§ DATA FOR THE TASK
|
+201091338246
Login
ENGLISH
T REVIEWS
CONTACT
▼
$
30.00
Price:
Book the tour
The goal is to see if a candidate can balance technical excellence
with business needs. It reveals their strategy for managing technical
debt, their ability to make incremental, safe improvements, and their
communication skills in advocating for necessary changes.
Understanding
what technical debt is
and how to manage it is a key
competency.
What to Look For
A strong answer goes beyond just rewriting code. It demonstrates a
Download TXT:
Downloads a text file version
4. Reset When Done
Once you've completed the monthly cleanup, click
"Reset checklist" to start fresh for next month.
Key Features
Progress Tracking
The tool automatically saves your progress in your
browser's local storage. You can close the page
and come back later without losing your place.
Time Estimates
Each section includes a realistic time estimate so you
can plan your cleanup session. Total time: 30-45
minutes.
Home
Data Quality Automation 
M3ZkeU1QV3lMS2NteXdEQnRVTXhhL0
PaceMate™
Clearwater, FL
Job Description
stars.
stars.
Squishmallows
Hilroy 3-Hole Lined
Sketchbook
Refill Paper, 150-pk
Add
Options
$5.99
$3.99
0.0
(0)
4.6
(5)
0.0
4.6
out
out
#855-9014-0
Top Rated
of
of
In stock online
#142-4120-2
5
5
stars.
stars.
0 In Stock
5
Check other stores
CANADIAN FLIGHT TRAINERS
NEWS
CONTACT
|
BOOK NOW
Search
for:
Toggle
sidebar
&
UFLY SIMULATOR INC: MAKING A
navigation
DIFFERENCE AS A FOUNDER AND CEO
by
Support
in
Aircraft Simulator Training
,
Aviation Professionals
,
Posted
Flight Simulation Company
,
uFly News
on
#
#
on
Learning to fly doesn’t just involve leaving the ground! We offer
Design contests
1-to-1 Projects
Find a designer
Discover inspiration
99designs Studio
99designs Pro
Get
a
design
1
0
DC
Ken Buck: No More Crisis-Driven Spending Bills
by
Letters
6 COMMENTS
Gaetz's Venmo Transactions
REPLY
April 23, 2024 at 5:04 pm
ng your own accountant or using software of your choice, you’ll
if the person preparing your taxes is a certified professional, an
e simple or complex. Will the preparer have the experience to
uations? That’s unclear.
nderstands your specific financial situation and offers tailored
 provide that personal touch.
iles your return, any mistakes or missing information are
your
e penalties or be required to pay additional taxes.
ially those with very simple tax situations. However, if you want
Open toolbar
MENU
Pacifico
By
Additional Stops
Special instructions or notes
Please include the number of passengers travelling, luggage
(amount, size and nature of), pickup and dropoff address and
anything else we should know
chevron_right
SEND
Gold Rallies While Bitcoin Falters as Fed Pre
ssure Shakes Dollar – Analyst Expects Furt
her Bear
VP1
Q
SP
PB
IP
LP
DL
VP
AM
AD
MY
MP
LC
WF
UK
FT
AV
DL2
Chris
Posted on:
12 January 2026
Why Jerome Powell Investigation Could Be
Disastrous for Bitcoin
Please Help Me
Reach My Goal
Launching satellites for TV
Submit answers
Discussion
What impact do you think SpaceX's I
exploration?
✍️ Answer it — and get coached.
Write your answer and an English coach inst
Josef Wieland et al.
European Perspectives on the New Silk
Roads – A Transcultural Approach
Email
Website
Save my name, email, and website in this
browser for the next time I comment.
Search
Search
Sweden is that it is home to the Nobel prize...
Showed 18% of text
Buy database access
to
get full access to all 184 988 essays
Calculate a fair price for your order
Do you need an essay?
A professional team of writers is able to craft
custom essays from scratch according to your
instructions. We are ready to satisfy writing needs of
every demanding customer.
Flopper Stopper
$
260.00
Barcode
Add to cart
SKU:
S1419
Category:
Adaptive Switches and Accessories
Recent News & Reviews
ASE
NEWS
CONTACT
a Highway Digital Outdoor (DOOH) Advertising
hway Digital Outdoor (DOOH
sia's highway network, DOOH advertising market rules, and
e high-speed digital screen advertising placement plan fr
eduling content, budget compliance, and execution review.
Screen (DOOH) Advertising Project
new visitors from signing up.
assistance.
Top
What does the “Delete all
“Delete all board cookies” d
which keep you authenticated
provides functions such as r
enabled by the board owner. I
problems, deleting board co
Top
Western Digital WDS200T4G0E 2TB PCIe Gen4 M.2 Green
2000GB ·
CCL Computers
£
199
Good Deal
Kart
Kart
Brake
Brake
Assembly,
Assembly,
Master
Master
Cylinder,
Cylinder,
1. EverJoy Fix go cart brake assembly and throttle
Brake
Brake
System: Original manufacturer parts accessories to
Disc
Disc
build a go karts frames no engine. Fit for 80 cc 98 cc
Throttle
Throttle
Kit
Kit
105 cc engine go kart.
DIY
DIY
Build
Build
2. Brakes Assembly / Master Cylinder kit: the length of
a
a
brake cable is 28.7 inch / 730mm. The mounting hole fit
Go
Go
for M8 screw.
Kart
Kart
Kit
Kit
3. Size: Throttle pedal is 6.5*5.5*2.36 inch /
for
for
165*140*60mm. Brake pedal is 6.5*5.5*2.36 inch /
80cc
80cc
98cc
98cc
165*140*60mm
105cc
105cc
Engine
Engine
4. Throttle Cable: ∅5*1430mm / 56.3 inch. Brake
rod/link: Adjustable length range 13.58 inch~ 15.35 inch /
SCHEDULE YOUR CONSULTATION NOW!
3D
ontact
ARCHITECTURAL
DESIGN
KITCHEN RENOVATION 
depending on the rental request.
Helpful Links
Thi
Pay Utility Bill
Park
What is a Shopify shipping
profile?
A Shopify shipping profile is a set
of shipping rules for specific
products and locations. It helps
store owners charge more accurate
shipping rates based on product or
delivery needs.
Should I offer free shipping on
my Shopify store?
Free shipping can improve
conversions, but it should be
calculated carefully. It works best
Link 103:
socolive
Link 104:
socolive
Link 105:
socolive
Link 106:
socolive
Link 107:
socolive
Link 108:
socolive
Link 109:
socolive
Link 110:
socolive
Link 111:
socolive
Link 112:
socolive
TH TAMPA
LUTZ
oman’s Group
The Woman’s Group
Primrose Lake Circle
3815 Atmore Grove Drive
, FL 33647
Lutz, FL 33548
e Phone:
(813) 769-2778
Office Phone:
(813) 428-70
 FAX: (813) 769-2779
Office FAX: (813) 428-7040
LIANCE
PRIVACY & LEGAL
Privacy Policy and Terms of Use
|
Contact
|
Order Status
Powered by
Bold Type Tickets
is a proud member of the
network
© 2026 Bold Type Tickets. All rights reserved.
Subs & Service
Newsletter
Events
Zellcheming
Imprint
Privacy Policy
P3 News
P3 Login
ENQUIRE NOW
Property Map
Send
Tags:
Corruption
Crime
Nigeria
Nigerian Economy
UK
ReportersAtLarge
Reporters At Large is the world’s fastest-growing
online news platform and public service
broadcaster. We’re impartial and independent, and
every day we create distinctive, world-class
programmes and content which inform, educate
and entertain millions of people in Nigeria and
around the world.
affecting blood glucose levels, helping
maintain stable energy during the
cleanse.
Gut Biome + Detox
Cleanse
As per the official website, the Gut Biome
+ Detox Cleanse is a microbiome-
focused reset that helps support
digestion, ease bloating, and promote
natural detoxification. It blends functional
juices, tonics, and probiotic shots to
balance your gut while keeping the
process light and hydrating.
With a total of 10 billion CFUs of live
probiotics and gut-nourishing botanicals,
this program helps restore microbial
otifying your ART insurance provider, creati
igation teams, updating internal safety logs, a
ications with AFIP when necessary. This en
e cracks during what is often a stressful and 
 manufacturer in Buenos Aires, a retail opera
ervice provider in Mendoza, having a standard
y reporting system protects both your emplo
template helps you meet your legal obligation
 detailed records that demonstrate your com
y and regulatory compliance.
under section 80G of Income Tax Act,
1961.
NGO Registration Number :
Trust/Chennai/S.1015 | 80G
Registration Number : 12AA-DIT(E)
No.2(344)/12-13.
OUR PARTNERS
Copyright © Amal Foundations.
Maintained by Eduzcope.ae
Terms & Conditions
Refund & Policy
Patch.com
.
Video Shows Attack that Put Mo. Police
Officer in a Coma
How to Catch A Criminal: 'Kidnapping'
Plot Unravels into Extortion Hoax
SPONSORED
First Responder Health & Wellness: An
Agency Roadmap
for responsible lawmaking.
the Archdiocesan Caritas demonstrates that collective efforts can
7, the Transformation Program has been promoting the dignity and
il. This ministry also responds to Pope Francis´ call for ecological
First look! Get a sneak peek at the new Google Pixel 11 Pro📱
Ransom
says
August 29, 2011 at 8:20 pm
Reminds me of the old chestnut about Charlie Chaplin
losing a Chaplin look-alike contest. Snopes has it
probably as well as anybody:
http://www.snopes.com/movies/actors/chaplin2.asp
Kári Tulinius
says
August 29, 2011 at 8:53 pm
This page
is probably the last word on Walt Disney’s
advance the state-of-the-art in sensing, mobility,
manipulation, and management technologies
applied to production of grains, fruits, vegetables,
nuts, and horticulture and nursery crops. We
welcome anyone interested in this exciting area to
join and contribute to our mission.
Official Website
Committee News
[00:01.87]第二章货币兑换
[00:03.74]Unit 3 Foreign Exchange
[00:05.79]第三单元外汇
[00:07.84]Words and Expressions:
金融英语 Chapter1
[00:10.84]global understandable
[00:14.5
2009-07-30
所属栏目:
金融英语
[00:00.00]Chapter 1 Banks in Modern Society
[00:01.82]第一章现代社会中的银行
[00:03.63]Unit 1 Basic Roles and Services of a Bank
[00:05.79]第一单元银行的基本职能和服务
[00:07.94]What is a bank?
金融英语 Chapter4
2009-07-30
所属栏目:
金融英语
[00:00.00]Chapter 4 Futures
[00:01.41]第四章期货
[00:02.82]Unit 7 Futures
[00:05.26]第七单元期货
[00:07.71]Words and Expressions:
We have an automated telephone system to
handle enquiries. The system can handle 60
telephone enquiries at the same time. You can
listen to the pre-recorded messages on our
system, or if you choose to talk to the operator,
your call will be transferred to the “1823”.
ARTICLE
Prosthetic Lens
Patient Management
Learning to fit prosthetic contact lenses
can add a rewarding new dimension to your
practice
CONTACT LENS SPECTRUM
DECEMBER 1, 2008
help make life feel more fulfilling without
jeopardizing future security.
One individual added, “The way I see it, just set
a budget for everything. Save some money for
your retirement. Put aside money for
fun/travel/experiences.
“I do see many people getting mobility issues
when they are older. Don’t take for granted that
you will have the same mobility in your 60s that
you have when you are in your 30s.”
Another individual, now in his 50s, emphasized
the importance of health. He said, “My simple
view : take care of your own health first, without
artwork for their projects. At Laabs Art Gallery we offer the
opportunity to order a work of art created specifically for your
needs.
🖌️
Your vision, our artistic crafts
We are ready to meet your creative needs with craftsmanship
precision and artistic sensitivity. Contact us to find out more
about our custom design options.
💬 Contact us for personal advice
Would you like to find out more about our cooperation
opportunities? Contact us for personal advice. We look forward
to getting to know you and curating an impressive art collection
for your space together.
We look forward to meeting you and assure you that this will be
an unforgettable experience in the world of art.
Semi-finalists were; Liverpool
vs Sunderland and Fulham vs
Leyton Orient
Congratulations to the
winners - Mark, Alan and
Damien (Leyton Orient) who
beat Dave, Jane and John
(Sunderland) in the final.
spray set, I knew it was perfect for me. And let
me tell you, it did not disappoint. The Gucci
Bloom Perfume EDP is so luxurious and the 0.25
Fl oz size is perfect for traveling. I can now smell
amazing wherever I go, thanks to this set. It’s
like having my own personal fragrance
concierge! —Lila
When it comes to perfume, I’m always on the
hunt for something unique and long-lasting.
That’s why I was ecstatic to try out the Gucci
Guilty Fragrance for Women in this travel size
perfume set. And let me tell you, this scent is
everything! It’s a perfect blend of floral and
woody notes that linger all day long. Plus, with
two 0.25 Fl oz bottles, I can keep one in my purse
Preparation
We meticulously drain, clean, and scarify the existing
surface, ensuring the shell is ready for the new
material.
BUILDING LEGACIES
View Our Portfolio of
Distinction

§ WHAT YOU NEED TO DO
The entries above hold a line with "and how to manage it is a key" and a later line with "The tool automatically". Write out exactly those lines and all lines between, nothing more.

§ RESPONSE TO THIS TASK
and how to manage it is a key
competency.
What to Look For
A strong answer goes beyond just rewriting code. It demonstrates a
Download TXT:
Downloads a text file version
4. Reset When Done
Once you've completed the monthly cleanup, click
"Reset checklist" to start fresh for next month.
Key Features
Progress Tracking
The tool automatically saves your progress in your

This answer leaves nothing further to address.